### Records for this task
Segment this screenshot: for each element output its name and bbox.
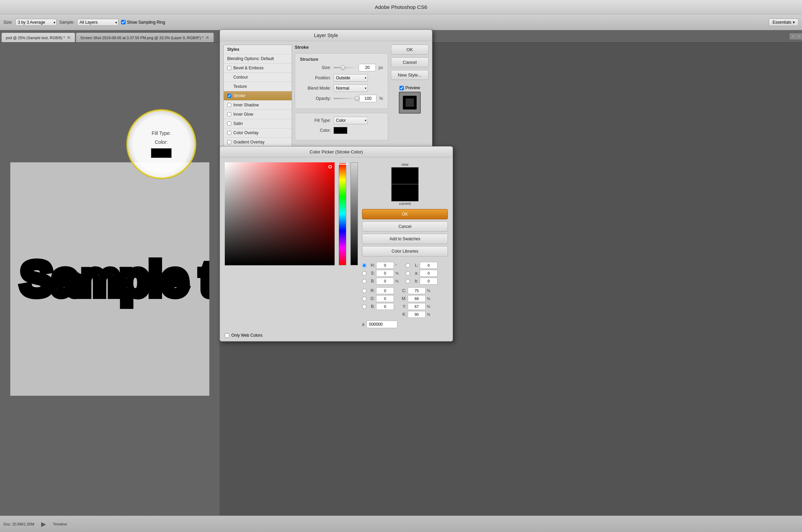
tab-psd-close[interactable]: ✕ xyxy=(67,35,71,40)
cp-cancel-button[interactable]: Cancel xyxy=(362,221,448,232)
b3-input[interactable] xyxy=(376,303,394,310)
size-slider-thumb[interactable] xyxy=(340,65,345,70)
callout-color-swatch[interactable] xyxy=(151,148,172,158)
y-unit: % xyxy=(427,304,432,309)
hex-row: # xyxy=(362,321,448,328)
swatch-new xyxy=(391,167,419,184)
canvas-area[interactable]: Sample tex xyxy=(0,43,220,516)
fill-type-select[interactable]: Color Gradient Pattern xyxy=(334,117,368,124)
tab-arrow-left[interactable]: ‹ xyxy=(790,33,796,39)
tab-screenshot-close[interactable]: ✕ xyxy=(206,35,209,40)
cp-add-swatches-button[interactable]: Add to Swatches xyxy=(362,234,448,244)
gradient-overlay-checkbox[interactable] xyxy=(227,140,231,144)
style-item-inner-glow[interactable]: Inner Glow xyxy=(224,110,292,119)
a-radio[interactable] xyxy=(406,271,410,276)
fill-type-row: Fill Type: Color Gradient Pattern xyxy=(300,117,383,124)
opacity-row: Opacity: % xyxy=(300,95,383,102)
b-input[interactable] xyxy=(376,278,394,285)
h-label: H: xyxy=(368,263,375,268)
c-input[interactable] xyxy=(408,287,426,294)
preview-checkbox[interactable] xyxy=(399,86,404,90)
size-select-wrapper[interactable]: 3 by 3 Average xyxy=(15,19,57,26)
hex-input[interactable] xyxy=(367,321,397,328)
s-radio[interactable] xyxy=(362,271,367,276)
style-item-contour[interactable]: Contour xyxy=(224,73,292,82)
tab-screenshot[interactable]: Screen Shot 2019-08-05 at 3.37.55 PM.png… xyxy=(76,33,214,42)
stroke-checkbox[interactable] xyxy=(227,94,231,98)
style-item-texture[interactable]: Texture xyxy=(224,82,292,91)
opacity-slider-track[interactable] xyxy=(334,98,357,99)
k-unit: % xyxy=(427,312,432,316)
style-item-styles[interactable]: Styles xyxy=(224,45,292,54)
style-item-color-overlay[interactable]: Color Overlay xyxy=(224,128,292,138)
style-item-stroke[interactable]: Stroke xyxy=(224,91,292,101)
l-input[interactable] xyxy=(420,262,438,269)
h-input[interactable] xyxy=(376,262,394,269)
b2-radio[interactable] xyxy=(406,279,410,284)
position-select[interactable]: Outside Inside Center xyxy=(334,74,368,82)
r-input[interactable] xyxy=(376,287,394,294)
style-item-gradient-overlay[interactable]: Gradient Overlay xyxy=(224,138,292,147)
blend-mode-select-wrapper[interactable]: Normal Multiply Screen xyxy=(334,84,368,92)
size-select[interactable]: 3 by 3 Average xyxy=(15,19,57,26)
cp-color-libraries-button[interactable]: Color Libraries xyxy=(362,246,448,256)
tab-screenshot-label: Screen Shot 2019-08-05 at 3.37.55 PM.png… xyxy=(80,36,204,40)
current-swatch-label: current xyxy=(399,201,411,206)
position-label: Position: xyxy=(300,76,331,80)
only-web-colors-checkbox[interactable] xyxy=(225,333,229,338)
bevel-checkbox[interactable] xyxy=(227,66,231,70)
sample-select-wrapper[interactable]: All Layers xyxy=(77,19,118,26)
new-style-button[interactable]: New Style... xyxy=(391,70,429,80)
a-row: a: xyxy=(406,270,438,277)
position-select-wrapper[interactable]: Outside Inside Center xyxy=(334,74,368,82)
b3-radio[interactable] xyxy=(362,304,367,309)
blend-mode-select[interactable]: Normal Multiply Screen xyxy=(334,84,368,92)
callout-circle: Fill Type: Color: xyxy=(127,110,196,178)
alpha-bar[interactable] xyxy=(350,162,358,265)
cp-ok-button[interactable]: OK xyxy=(362,209,448,219)
expand-arrow[interactable]: ▶ xyxy=(41,520,46,528)
tab-psd[interactable]: psd @ 25% (Sample text, RGB/8) * ✕ xyxy=(1,33,75,42)
b2-input[interactable] xyxy=(420,278,438,285)
hue-bar[interactable] xyxy=(339,162,346,265)
color-overlay-checkbox[interactable] xyxy=(227,131,231,135)
preview-inner xyxy=(403,96,417,109)
inner-glow-checkbox[interactable] xyxy=(227,112,231,116)
s-input[interactable] xyxy=(376,270,394,277)
essentials-button[interactable]: Essentials ▾ xyxy=(769,19,799,26)
style-item-satin[interactable]: Satin xyxy=(224,119,292,128)
h-radio[interactable] xyxy=(362,263,367,268)
tab-arrow-right[interactable]: › xyxy=(796,33,802,39)
opacity-input[interactable] xyxy=(359,95,376,102)
preview-checkbox-row[interactable]: Preview xyxy=(399,85,420,90)
fill-type-label: Fill Type: xyxy=(300,118,331,123)
title-bar: Adobe Photoshop CS6 xyxy=(0,0,802,14)
style-item-inner-shadow[interactable]: Inner Shadow xyxy=(224,101,292,110)
r-radio[interactable] xyxy=(362,289,367,293)
sampling-ring-label[interactable]: Show Sampling Ring xyxy=(121,20,165,25)
color-gradient-box[interactable] xyxy=(225,162,335,265)
fill-type-select-wrapper[interactable]: Color Gradient Pattern xyxy=(334,117,368,124)
size-input[interactable] xyxy=(359,64,376,71)
cancel-button[interactable]: Cancel xyxy=(391,57,429,67)
k-input[interactable] xyxy=(408,311,426,318)
a-input[interactable] xyxy=(420,270,438,277)
sample-select[interactable]: All Layers xyxy=(77,19,118,26)
style-item-bevel[interactable]: Bevel & Emboss xyxy=(224,63,292,73)
color-fields: H: ° S: % B: xyxy=(362,262,448,328)
color-swatch[interactable] xyxy=(334,127,347,134)
b-radio[interactable] xyxy=(362,279,367,284)
l-radio[interactable] xyxy=(406,263,410,268)
y-input[interactable] xyxy=(408,303,426,310)
ok-button[interactable]: OK xyxy=(391,45,429,55)
inner-shadow-checkbox[interactable] xyxy=(227,103,231,107)
opacity-slider-thumb[interactable] xyxy=(354,96,359,101)
g-radio[interactable] xyxy=(362,297,367,301)
satin-checkbox[interactable] xyxy=(227,122,231,126)
m-input[interactable] xyxy=(408,295,426,302)
color-gradient-cursor xyxy=(328,165,332,169)
sampling-ring-checkbox[interactable] xyxy=(121,20,126,24)
size-slider-track[interactable] xyxy=(334,67,356,68)
style-item-blending[interactable]: Blending Options: Default xyxy=(224,54,292,63)
g-input[interactable] xyxy=(376,295,394,302)
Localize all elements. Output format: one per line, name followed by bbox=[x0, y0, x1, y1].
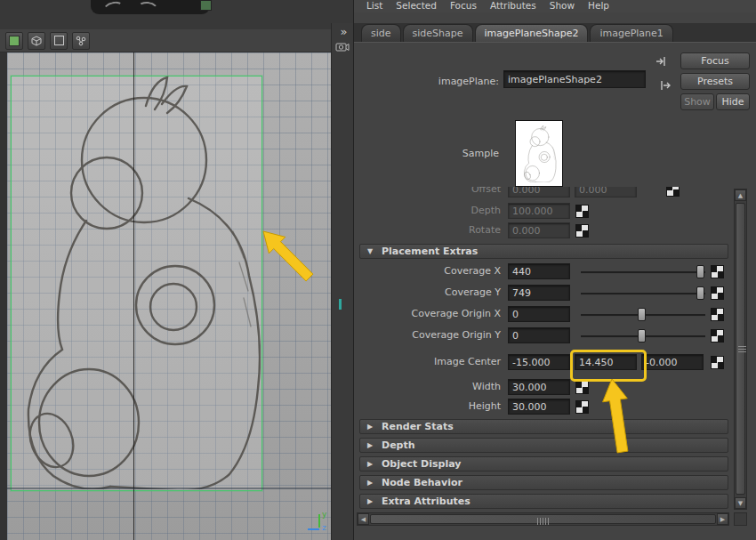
height-row: Height 30.000 bbox=[354, 399, 734, 415]
frame-glyph bbox=[54, 36, 64, 45]
offset-x-field[interactable]: 0.000 bbox=[508, 187, 570, 197]
slider-handle[interactable] bbox=[696, 286, 704, 300]
width-map-button[interactable] bbox=[575, 381, 589, 394]
pin-tab-icon[interactable] bbox=[655, 55, 669, 69]
rotate-field[interactable]: 0.000 bbox=[508, 222, 570, 238]
horizontal-scroll-thumb[interactable] bbox=[370, 514, 716, 524]
connections-icon[interactable] bbox=[72, 32, 90, 50]
section-depth-title: Depth bbox=[382, 439, 415, 451]
vertical-scrollbar[interactable]: ▲ ▼ bbox=[734, 189, 747, 510]
tab-bar: side sideShape imagePlaneShape2 imagePla… bbox=[354, 23, 756, 43]
coverage-x-slider[interactable] bbox=[581, 264, 705, 278]
image-plane-name-field[interactable]: imagePlaneShape2 bbox=[503, 70, 646, 88]
hide-button[interactable]: Hide bbox=[716, 93, 750, 110]
tab-imageplane1[interactable]: imagePlane1 bbox=[590, 24, 672, 42]
section-node-behavior[interactable]: ▶ Node Behavior bbox=[359, 475, 728, 490]
section-render-stats[interactable]: ▶ Render Stats bbox=[359, 419, 728, 434]
offset-map-button[interactable] bbox=[666, 187, 680, 197]
offset-row: Offset 0.000 0.000 bbox=[354, 187, 734, 197]
green-swatch-icon bbox=[9, 36, 20, 46]
menu-item-selected[interactable]: Selected bbox=[396, 0, 437, 12]
expanded-arrow-icon: ▼ bbox=[367, 245, 373, 259]
rotate-row: Rotate 0.000 bbox=[354, 222, 734, 238]
scroll-up-button[interactable]: ▲ bbox=[735, 189, 746, 201]
shelf-chip-icon bbox=[200, 0, 212, 11]
image-center-x-field[interactable]: -15.000 bbox=[508, 354, 570, 370]
menu-item-attributes[interactable]: Attributes bbox=[490, 0, 536, 12]
height-label: Height bbox=[367, 399, 501, 415]
viewport-left-strip bbox=[0, 52, 7, 540]
axis-z-arrow bbox=[308, 528, 319, 530]
thumb-grip bbox=[738, 345, 746, 352]
width-field[interactable]: 30.000 bbox=[508, 379, 570, 395]
image-center-z-field[interactable]: -0.000 bbox=[641, 354, 704, 370]
tab-imageplaneshape2[interactable]: imagePlaneShape2 bbox=[475, 24, 589, 42]
slider-handle[interactable] bbox=[696, 265, 704, 278]
coverage-y-slider[interactable] bbox=[581, 286, 705, 300]
slider-handle[interactable] bbox=[638, 308, 646, 321]
section-extra-attributes[interactable]: ▶ Extra Attributes bbox=[359, 494, 728, 509]
shelf-icon-fragment bbox=[91, 0, 210, 14]
coverage-x-map-button[interactable] bbox=[711, 265, 724, 278]
rotate-map-button[interactable] bbox=[575, 224, 589, 238]
coverage-origin-x-map-button[interactable] bbox=[711, 308, 724, 321]
section-object-display[interactable]: ▶ Object Display bbox=[359, 456, 728, 471]
coverage-x-label: Coverage X bbox=[367, 263, 501, 279]
offset-y-field[interactable]: 0.000 bbox=[575, 187, 637, 197]
coverage-origin-y-map-button[interactable] bbox=[711, 329, 724, 343]
depth-field[interactable]: 100.000 bbox=[508, 203, 570, 219]
height-field[interactable]: 30.000 bbox=[508, 399, 570, 415]
horizontal-scrollbar[interactable]: ◀ ▶ bbox=[357, 512, 729, 526]
coverage-origin-y-field[interactable]: 0 bbox=[508, 327, 570, 343]
vertical-scroll-thumb[interactable] bbox=[736, 203, 745, 495]
depth-label: Depth bbox=[367, 203, 501, 219]
slider-track[interactable] bbox=[581, 293, 705, 295]
focus-button[interactable]: Focus bbox=[680, 52, 750, 69]
collapsed-arrow-icon: ▶ bbox=[367, 457, 373, 471]
collapsed-arrow-icon: ▶ bbox=[367, 476, 373, 490]
scroll-right-button[interactable]: ▶ bbox=[717, 513, 728, 525]
section-placement-extras[interactable]: ▼ Placement Extras bbox=[359, 244, 728, 259]
tab-side[interactable]: side bbox=[361, 24, 401, 42]
menu-item-show[interactable]: Show bbox=[550, 0, 575, 12]
viewport-canvas[interactable] bbox=[7, 52, 331, 540]
collapsed-arrow-icon: ▶ bbox=[367, 420, 373, 434]
scroll-down-button[interactable]: ▼ bbox=[735, 497, 746, 509]
breakout-tab-icon[interactable] bbox=[659, 79, 673, 93]
attributes-scroll-area: Offset 0.000 0.000 Depth 100.000 Rotate … bbox=[354, 187, 734, 510]
coverage-origin-x-row: Coverage Origin X 0 bbox=[354, 306, 734, 322]
scroll-left-button[interactable]: ◀ bbox=[358, 513, 369, 525]
sample-swatch[interactable] bbox=[515, 120, 563, 187]
highlight-box bbox=[570, 350, 647, 382]
section-depth[interactable]: ▶ Depth bbox=[359, 438, 728, 453]
frame-icon[interactable] bbox=[50, 32, 68, 50]
menu-item-help[interactable]: Help bbox=[588, 0, 609, 12]
coverage-origin-x-field[interactable]: 0 bbox=[508, 306, 570, 322]
selection-mask-icon[interactable] bbox=[5, 32, 23, 50]
camera-icon[interactable] bbox=[335, 41, 350, 52]
menu-item-focus[interactable]: Focus bbox=[450, 0, 477, 12]
slider-track[interactable] bbox=[581, 271, 705, 274]
image-center-label: Image Center bbox=[367, 354, 501, 370]
show-button[interactable]: Show bbox=[680, 93, 714, 110]
curve-icon bbox=[136, 0, 159, 18]
collapsed-arrow-icon: ▶ bbox=[367, 439, 373, 453]
rotate-label: Rotate bbox=[367, 222, 501, 238]
coverage-origin-y-label: Coverage Origin Y bbox=[367, 327, 501, 343]
presets-button[interactable]: Presets bbox=[680, 73, 750, 90]
collapsed-arrow-icon: ▶ bbox=[367, 495, 373, 509]
coverage-origin-y-slider[interactable] bbox=[581, 328, 705, 343]
cube-icon[interactable] bbox=[28, 32, 45, 50]
menu-item-list[interactable]: List bbox=[366, 0, 382, 12]
expand-panel-chevron[interactable]: » bbox=[332, 25, 354, 38]
depth-map-button[interactable] bbox=[575, 205, 589, 218]
tab-sideshape[interactable]: sideShape bbox=[403, 24, 473, 42]
coverage-y-field[interactable]: 749 bbox=[508, 285, 570, 301]
height-map-button[interactable] bbox=[575, 400, 589, 414]
coverage-y-map-button[interactable] bbox=[711, 286, 724, 300]
grid-y-axis bbox=[133, 52, 134, 540]
coverage-x-field[interactable]: 440 bbox=[508, 263, 570, 279]
coverage-origin-x-slider[interactable] bbox=[581, 307, 705, 321]
slider-handle[interactable] bbox=[638, 329, 646, 343]
image-center-map-button[interactable] bbox=[711, 356, 724, 369]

### Instructions to follow
Working from the entries above, return all lines that contain "track".

### Written answer
opacity-slider-track[interactable] xyxy=(334,98,357,99)
size-slider-track[interactable] xyxy=(334,67,356,68)
slider-track[interactable] bbox=[581, 293, 705, 295]
slider-track[interactable] bbox=[581, 271, 705, 274]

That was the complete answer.